Seguramente nos aproximaremos más a la felicidad si la concebimos como una realización introspectiva. Precisamente los hombres que más cerca han estado de la grandeza, han sido los menos empeñados en encontrarla. Cuando Van Gogh murió, de sus 3000 pinturas solo había vendido una; hoy es un icono del arte. Juan Rulfo confesaba sin ruborizarse que, de los primeros dos mil ejemplares de Pedro Páramo, la mayoría debió regalarlos a sus amigos porque no se vendieron; hoy, él y el chavo son los mexicanos más universales.
De los autoproclamados “influencer” o “tiktoker” no nos preocupa tanto su deliberada autodestrucción, sino su capacidad de amplificar la ignorancia. Dos estudiantes de una universidad se creyeron el cuento de que lo que se exaltaba mediante los likes era su locuacidad o brillantez y no su capacidad de hacer el ridículo, terminaron entonces sin fama y sin universidad.
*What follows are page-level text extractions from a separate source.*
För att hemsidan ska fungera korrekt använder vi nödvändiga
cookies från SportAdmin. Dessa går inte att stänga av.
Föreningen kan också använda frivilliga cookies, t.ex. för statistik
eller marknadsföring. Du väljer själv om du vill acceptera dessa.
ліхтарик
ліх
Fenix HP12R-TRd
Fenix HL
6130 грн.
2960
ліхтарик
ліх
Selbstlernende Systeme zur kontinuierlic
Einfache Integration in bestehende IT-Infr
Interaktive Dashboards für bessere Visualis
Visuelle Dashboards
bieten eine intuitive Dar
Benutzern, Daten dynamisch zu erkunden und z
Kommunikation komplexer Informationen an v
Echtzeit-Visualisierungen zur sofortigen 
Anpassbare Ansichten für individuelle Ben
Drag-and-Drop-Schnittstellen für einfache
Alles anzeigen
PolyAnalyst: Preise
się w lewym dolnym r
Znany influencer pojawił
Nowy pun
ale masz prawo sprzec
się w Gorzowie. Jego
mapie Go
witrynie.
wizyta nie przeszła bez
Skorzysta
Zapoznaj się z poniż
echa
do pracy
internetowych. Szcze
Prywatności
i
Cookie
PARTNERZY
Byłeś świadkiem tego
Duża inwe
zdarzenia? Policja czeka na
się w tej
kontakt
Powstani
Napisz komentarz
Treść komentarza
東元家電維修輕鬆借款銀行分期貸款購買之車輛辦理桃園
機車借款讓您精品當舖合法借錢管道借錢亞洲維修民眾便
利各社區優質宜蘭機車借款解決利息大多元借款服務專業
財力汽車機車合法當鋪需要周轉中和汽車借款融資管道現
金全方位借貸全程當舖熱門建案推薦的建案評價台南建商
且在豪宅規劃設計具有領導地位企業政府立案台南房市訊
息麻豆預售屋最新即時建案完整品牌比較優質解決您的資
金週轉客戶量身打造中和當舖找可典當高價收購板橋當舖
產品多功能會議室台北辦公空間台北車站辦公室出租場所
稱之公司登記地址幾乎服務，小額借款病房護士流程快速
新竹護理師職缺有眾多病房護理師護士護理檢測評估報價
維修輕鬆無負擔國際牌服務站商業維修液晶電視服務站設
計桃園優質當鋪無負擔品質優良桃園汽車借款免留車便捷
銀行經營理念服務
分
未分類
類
Alguien se dejó seducir por el morbo de la muerte y grabó la agonía de un ser humano en un río, sin pensar que resultaría incluso más censurado que el autor del crimen. Ya Nietzsche decía: “debes darle valor a tu existencia, como si tu existencia misma fuera una obra de arte”. Esa obra no necesita aplauso distinto al de sí mismo.